Type slug – Print side
Type slug, side view

The linotype machine (/ˈlnətp/ LYN-ə-typ) is a "line casting" machine used in printing. Along with letterpress printing, linotype was the industry standard for newspapers, magazines and posters from the late 19th century to the 1960s and 70s, when it was largely replaced by offset lithography printing and computer typesetting. The name of the machine comes from the fact that it produces an entire line of metal type at once, hence a line-o'-type, a significant improvement over the previous industry standard, i.e., manual, letter-by-letter typesetting using a composing stick and drawers of letters.
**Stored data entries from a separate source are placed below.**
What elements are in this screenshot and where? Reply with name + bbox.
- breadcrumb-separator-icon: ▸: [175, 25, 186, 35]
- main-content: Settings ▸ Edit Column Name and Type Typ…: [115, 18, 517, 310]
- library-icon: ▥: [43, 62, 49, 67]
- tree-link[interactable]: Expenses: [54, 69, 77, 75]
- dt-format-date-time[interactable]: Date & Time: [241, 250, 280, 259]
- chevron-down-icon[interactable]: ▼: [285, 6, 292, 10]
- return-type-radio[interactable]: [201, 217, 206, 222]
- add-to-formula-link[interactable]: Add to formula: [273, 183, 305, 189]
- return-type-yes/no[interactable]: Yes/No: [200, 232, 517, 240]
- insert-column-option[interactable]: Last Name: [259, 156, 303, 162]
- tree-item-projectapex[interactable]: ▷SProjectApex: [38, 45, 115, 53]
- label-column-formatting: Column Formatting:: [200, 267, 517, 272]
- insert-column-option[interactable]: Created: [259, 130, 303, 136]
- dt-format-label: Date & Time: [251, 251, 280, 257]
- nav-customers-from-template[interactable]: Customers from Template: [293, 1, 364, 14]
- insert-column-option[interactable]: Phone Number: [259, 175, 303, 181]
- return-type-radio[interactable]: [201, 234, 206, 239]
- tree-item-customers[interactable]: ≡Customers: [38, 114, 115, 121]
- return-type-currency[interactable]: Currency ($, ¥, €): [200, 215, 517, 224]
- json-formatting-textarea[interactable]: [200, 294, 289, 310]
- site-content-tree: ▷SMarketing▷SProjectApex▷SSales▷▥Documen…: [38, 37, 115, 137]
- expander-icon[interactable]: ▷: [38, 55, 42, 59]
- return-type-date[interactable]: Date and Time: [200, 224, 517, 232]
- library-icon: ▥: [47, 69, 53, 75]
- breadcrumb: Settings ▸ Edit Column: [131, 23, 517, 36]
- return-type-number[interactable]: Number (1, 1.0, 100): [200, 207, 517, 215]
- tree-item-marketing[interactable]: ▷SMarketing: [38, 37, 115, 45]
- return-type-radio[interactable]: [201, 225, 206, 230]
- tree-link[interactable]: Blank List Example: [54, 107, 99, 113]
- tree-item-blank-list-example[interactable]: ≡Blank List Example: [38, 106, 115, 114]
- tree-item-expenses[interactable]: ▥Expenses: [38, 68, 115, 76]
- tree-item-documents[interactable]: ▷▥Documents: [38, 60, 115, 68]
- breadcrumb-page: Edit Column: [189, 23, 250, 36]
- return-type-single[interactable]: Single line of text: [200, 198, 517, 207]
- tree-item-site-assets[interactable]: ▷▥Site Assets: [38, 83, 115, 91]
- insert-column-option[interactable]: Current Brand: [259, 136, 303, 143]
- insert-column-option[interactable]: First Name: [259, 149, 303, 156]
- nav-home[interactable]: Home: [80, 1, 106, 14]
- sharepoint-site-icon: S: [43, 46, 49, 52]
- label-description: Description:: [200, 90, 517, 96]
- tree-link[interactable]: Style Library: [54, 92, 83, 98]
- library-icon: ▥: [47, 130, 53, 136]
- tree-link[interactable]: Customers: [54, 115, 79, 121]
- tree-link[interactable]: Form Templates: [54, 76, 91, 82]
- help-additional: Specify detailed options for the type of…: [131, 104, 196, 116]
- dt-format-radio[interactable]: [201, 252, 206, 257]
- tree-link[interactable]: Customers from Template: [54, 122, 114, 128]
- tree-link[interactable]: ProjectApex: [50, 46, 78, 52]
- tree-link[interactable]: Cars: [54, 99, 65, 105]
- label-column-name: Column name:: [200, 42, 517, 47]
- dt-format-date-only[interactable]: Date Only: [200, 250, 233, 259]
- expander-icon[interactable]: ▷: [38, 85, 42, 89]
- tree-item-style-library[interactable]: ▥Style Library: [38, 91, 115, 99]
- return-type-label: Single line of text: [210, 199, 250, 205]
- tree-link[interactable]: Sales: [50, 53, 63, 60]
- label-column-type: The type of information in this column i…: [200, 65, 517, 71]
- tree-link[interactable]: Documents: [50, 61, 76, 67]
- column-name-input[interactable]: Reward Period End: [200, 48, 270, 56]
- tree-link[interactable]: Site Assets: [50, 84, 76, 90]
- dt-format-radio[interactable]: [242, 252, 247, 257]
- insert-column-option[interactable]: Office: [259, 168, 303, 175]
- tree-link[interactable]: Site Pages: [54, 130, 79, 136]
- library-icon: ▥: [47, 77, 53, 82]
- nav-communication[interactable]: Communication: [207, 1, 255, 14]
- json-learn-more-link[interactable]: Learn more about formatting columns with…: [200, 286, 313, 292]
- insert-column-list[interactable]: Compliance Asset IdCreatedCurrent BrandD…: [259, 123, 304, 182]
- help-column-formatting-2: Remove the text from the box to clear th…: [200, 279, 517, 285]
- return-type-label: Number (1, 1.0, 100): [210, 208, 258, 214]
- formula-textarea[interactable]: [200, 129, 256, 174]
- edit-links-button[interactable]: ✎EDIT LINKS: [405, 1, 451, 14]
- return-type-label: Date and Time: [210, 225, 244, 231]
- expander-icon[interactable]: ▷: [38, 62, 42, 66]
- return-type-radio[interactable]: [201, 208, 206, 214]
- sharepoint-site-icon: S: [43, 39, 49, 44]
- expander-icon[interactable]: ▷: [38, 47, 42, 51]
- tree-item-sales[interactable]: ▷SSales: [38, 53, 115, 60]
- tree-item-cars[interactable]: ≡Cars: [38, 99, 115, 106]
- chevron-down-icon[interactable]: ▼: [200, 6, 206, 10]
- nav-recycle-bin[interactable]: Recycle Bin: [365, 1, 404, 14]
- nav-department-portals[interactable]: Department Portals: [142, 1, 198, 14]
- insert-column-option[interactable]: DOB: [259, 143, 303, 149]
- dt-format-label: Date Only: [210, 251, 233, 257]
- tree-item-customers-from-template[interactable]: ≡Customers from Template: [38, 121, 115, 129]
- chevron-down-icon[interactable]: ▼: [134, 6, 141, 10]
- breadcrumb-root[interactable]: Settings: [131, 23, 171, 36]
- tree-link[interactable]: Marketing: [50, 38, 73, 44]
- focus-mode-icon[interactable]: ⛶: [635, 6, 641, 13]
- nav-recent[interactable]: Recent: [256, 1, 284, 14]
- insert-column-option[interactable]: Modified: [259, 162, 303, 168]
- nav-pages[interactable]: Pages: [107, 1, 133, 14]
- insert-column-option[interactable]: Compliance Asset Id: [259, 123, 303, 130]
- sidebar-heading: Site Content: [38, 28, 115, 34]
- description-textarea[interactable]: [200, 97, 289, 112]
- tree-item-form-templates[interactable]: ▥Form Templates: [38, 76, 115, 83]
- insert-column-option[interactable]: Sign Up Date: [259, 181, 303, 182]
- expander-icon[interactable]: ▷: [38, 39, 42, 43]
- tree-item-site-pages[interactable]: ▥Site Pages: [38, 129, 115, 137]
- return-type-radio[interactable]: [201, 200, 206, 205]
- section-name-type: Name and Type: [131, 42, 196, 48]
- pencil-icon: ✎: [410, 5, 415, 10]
The linotype machine operator enters text on a 90-character keyboard. The machine assembles matrices, which are molds for the letter forms, in a line. The assembled line is then cast as a single piece, called a slug, of type metal in a process known as "hot metal" typesetting. The matrices are then returned to the type magazine from which they came, to be reused later. This allows much faster typesetting and composition than original hand composition in which operators place down one pre-cast metal letter, punctuation mark or space at a time.

The machine revolutionized typesetting and with it especially newspaper publishing, making it possible for a relatively small number of operators to set type for many pages on a daily basis. Before Mergenthaler's invention of the linotype in 1884, daily newspapers were limited to eight pages.[1]

History

Main article: Ottmar Mergenthaler

Overview

Diagram showing the overall scheme of a Linotype machine

The linotype machine consists of four major sections:[2]

  1. Magazine
  2. Keyboard
  3. Casting mechanism
  4. Distribution mechanism

The operator interacts with the machine via the keyboard, composing lines of text. The other sections are automatic; they start as soon as a line is completely composed.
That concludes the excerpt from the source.